When I am done, I set back on my heals and pick dirt from beneath my fingernails, admiring the openness between my basil and kale, the new mint that is springing to life, the almost ripe tomatoes. I know in a few days time this work will have to all be done over again. But for now it is good. There is space, and light, and the fruits of my labor can grow.
The entire time I am in my garden, I am fully present. I have to be aware of everything, where I place my hand to not get pricked by the tenacious sow thistle that just won’t go away, keep an ear out for the gleeful sounds of my kids behind me. When I am done my body is hot, tired and satisfied. Gardening is very much like my yoga practice. It is mindful, careful, fully of focus, a meditation in motion (and dirt.)
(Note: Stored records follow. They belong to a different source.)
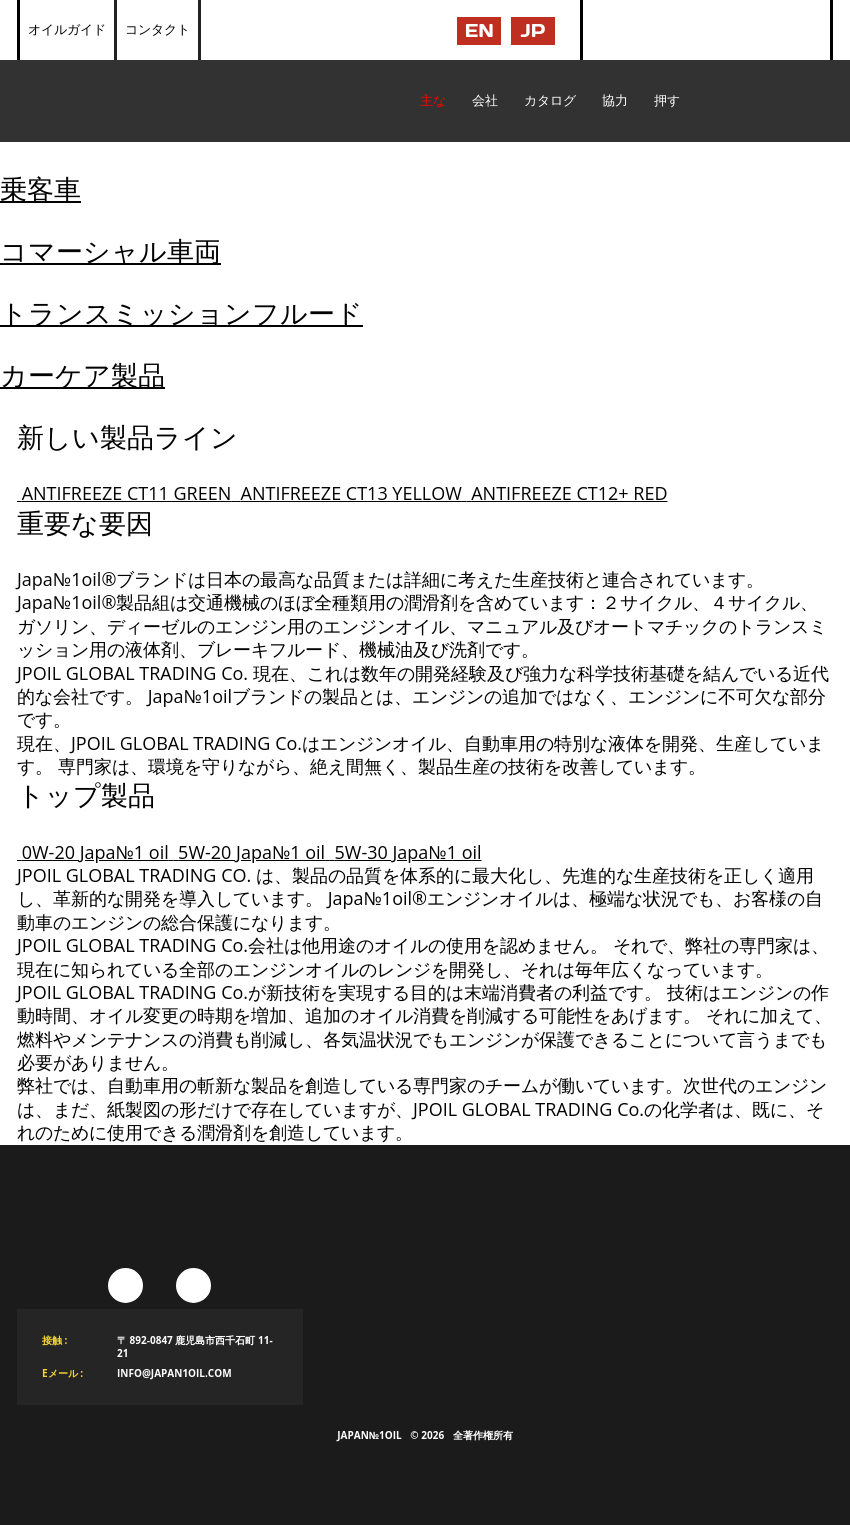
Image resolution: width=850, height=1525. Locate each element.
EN (479, 30)
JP (533, 30)
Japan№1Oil (369, 1435)
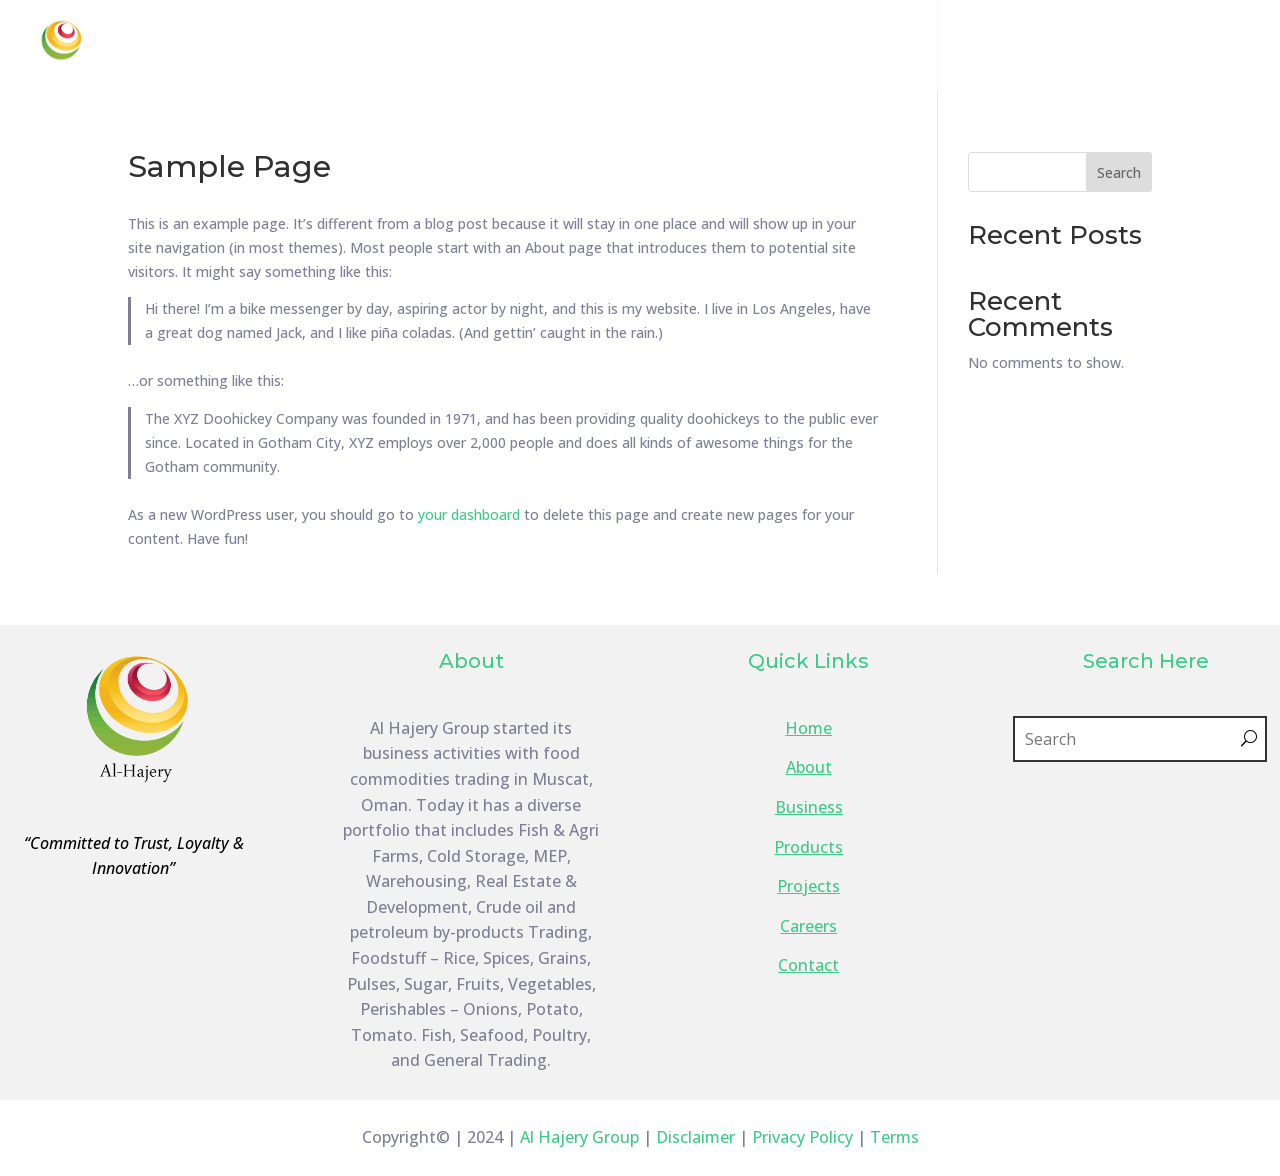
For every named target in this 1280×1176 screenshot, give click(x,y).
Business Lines (728, 49)
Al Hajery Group (579, 1137)
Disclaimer (695, 1137)
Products (871, 49)
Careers (1083, 49)
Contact (1174, 49)
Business (809, 807)
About (597, 49)
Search (1119, 172)
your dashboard (469, 514)
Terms (894, 1137)
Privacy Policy (802, 1137)
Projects (990, 49)
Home (520, 49)
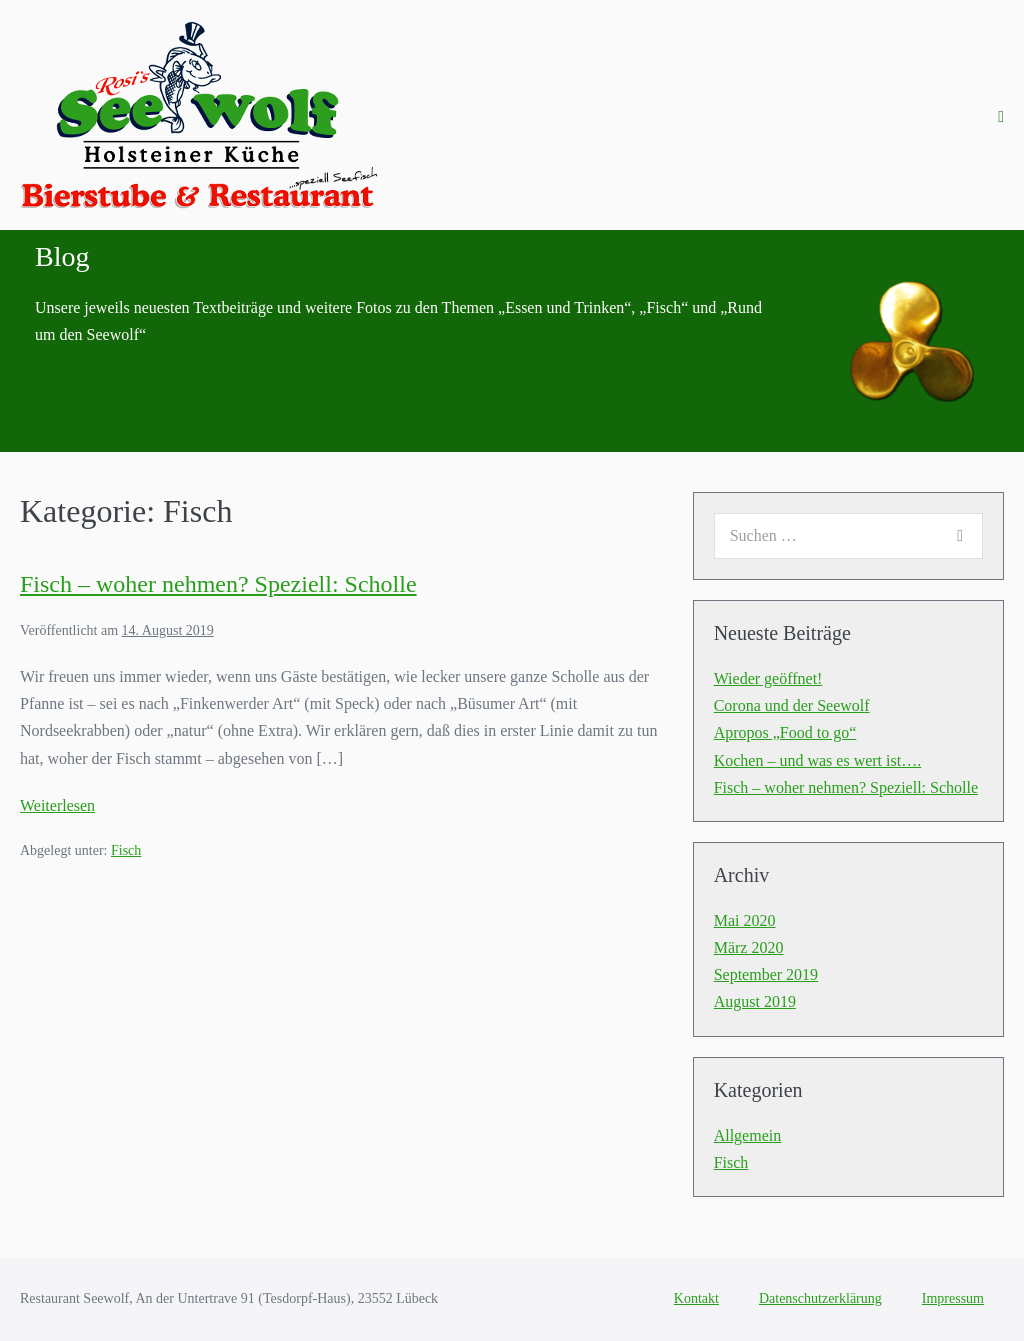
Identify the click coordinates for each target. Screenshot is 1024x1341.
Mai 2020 (745, 920)
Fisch (126, 850)
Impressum (953, 1298)
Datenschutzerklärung (820, 1298)
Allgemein (748, 1135)
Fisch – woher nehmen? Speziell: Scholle (218, 584)
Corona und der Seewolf (792, 705)
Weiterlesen (57, 805)
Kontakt (696, 1298)
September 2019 (766, 974)
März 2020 (749, 947)
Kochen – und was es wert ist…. (818, 760)
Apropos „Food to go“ (785, 732)
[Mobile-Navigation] (1001, 117)
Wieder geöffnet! (768, 678)
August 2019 (755, 1001)
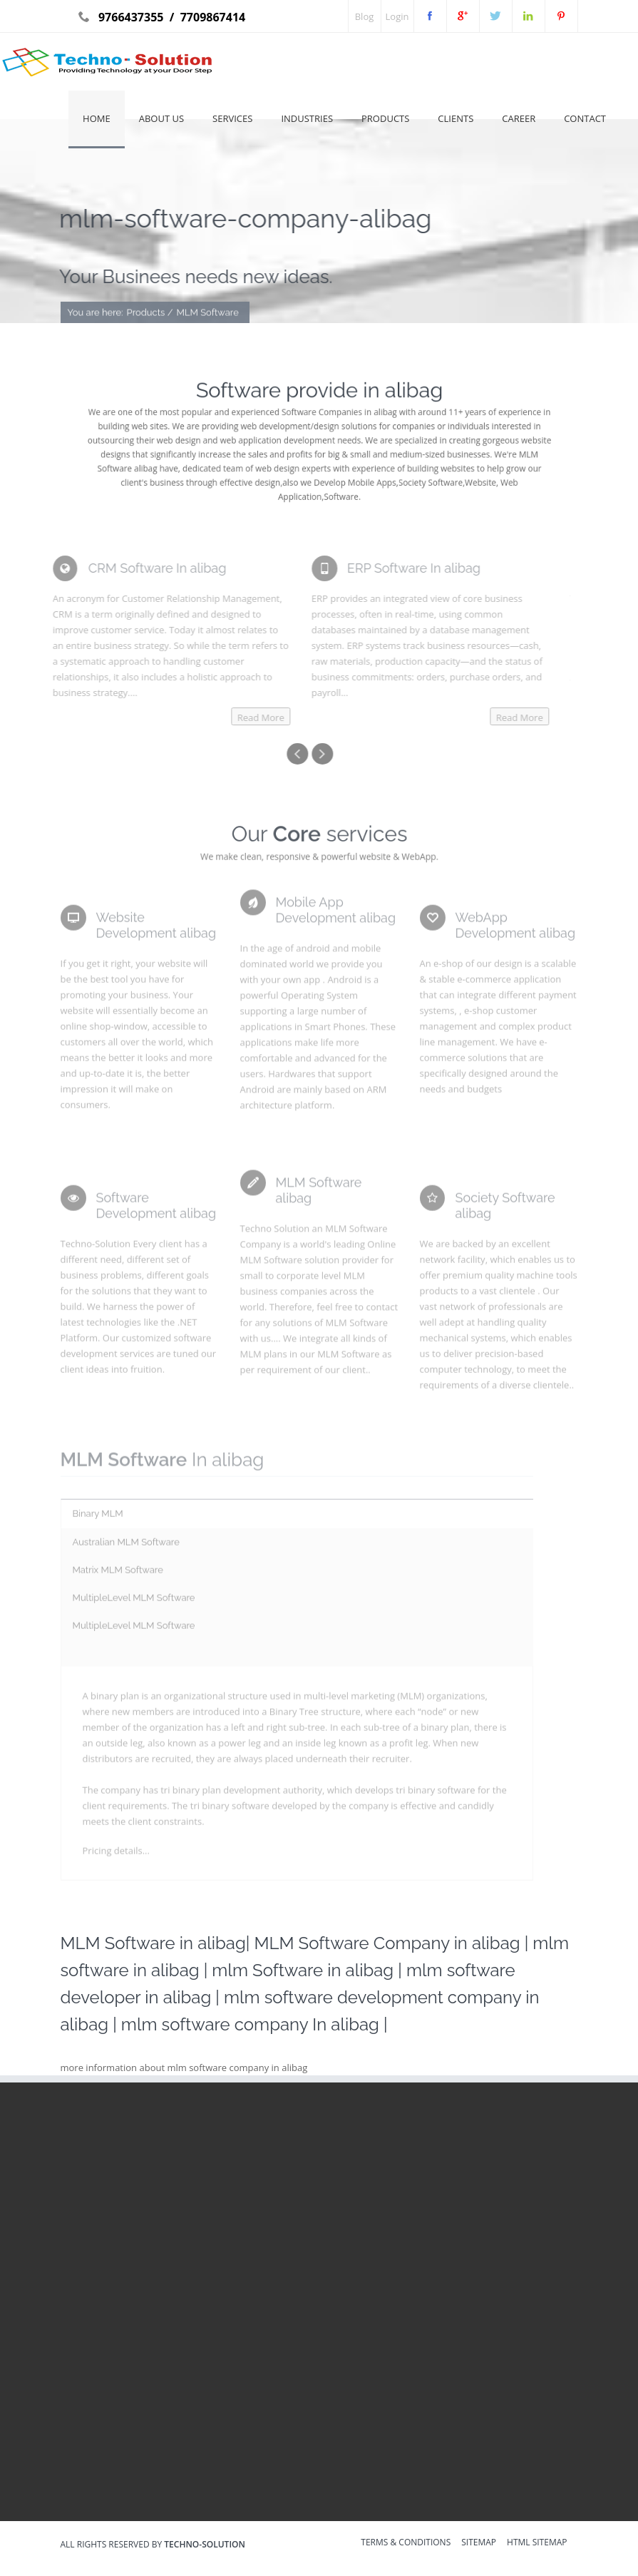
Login (397, 16)
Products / (150, 313)
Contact (585, 118)
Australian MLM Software (126, 1546)
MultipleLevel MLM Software (134, 1602)
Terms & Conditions (406, 2543)
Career (518, 118)
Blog (364, 16)
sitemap (478, 2543)
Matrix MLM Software (118, 1574)
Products (385, 118)
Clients (455, 118)
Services (232, 118)
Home (96, 118)
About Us (161, 118)
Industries (307, 118)
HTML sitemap (537, 2543)
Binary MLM (98, 1518)
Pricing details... (116, 1854)
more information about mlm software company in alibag (184, 2067)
Or perhaps my practice is gardening of my soul. Barefoot, I plant my feet onto my sticky yoga mat. I can feel the world, my thoughts buzzing around me, but I focus inward. I don’t get to my mat often enough, and can feel the patches to tension, and softening strength that grows while I am away. But through each careful vinyasa and asana, I weed out the garden of my body. My practice is not perfect. If I am not careful, a pose can crumble. So I have to move with awareness and focus. At the end my body is hot, tired and satisfied. I sit back and admire the work I have done, knowing full well it will need to be done again, and again. But in yoga, like gardening, we reap what we sow. And the fruits of our labor are sweet and beautiful.